Friday, November 10, 2017

TTAB Orders Cancellation of CROC-TAIL Registration: Nonuse and Abandonment

The Board granted a petition for cancellation of a registration for the mark CROC-TAIL & Design for “alcoholic beverages, namely, ready to drink mixed alcoholic drinks; alcoholic beverages containing more than one and two-tenth % of alcohol by volume, namely, ready to drink mixed drinks based on distilled spirits,” on the ground of abandonment and nonuse. In prior TTAB rulings in the case, the Board held that a Section 66(a) registration may be cancelled even though the International Registration is still viable (TTABlogged here), and it granted Saddle Springs' motion to add a fraud claim (TTABlogged here). SaddleSprings, Inc. v. Mad Croc Brands, Inc., Cancellation No. 92055493 (November 8, 2017) [not precedential] (Opinion by Judge Karen Kuhlke).

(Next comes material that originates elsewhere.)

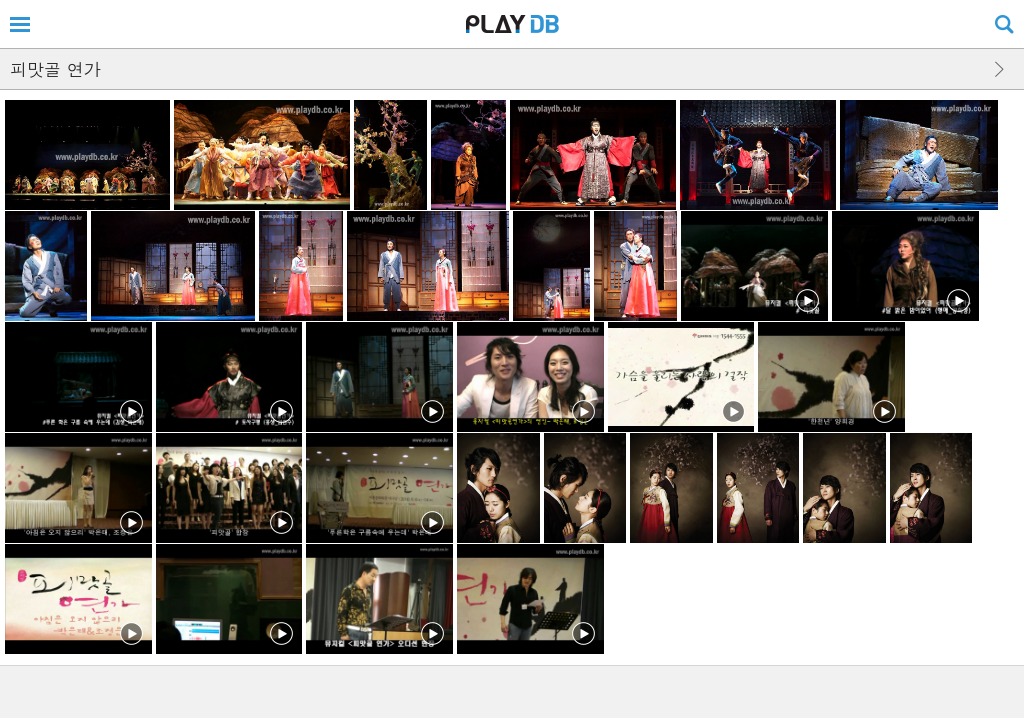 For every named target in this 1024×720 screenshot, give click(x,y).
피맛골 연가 (55, 69)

Respondent sells an energy drink called MAD CROC, mostly to distributors for resale in bars and restaurants. It obtained its U.S. Registration for the CROC-TAIL & Design mark on February 20, 2007. Because the registration issued under Section 66(a), the earliest date on which the three-year presumption of nonuse/abandonment may be triggered is three years after the registration date.

Mad Croc contended that, although it did not sell alcoholic beverages to the consuming public, sales of the goods were made by its licensees - i.e., bars that prepare the CROC-TAIL brand alcoholic drink - according to respondent's guidance and instructions pursuant to verbal agreements with the licensees. Furthermore, since it did not itself sell alcoholic beverages, it did not need any governmental certification or permit. Mad Croc's witness testified that Respondent does not sell any alcoholic beverages.

The Board concluded that the mark was not in use in commerce and was abandoned:

The cocktails sold at third-party bars and restaurants are not Respondent’s goods and these third parties are not related companies, as contemplated by the Trademark Act. Moreover, Respondent’s activities were clearly directed at promoting the sales of its energy drink sold under the MAD CROC mark. Finally, Respondent’s asserted activities do not evidence an intent to commence or resume use. In view of the lack of use for over three years since the date of registration and no intent to commence use, Petitioner has established its abandonment/nonuse claims.

The Board declined to reach the fraud claim.

Read comments and post your comment here.

TTABlog comment: MAD CROC is not a registered trademark, according to my search of the USPTO records. Why not?

Text Copyright John L. Welch 2017.


At 9:25 AM, Anonymous Paul Reidl said...

Thanks, John. Timely. I am a petitioner in a very similar case and the respondent is making this identical argument.